▸ EXERCISE: Reproduce exactly the lines below from the one containing "Information" through the one containing "leveranser. Välkommen till Flagstore!", including both, and nothing else.

▸ DATA LISTING:
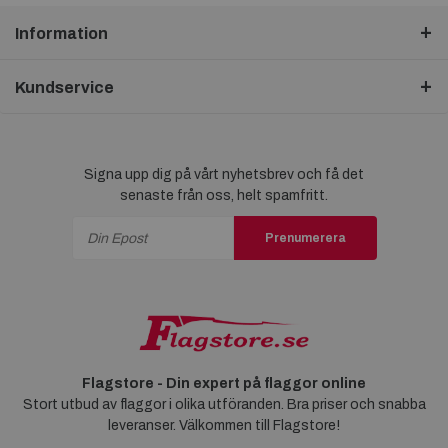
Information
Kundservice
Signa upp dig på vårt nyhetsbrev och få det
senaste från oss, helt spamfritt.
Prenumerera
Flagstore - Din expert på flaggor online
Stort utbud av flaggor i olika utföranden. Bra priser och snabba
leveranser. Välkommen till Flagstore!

...

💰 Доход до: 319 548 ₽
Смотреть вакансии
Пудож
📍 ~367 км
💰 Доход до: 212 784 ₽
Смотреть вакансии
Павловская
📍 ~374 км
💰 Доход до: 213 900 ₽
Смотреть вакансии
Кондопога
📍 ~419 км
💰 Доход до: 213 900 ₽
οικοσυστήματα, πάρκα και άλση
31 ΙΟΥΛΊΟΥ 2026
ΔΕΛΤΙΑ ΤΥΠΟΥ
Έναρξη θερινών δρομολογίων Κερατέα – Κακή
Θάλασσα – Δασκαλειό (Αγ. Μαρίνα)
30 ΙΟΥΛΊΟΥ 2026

---

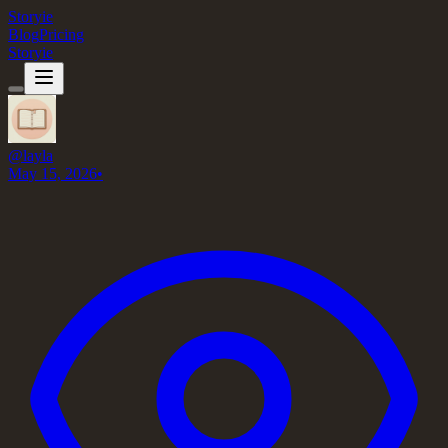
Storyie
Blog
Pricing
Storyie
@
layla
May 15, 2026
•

▸ WRITTEN REPLY:
Information
Kundservice
Signa upp dig på vårt nyhetsbrev och få det
senaste från oss, helt spamfritt.
Prenumerera
Flagstore - Din expert på flaggor online
Stort utbud av flaggor i olika utföranden. Bra priser och snabba
leveranser. Välkommen till Flagstore!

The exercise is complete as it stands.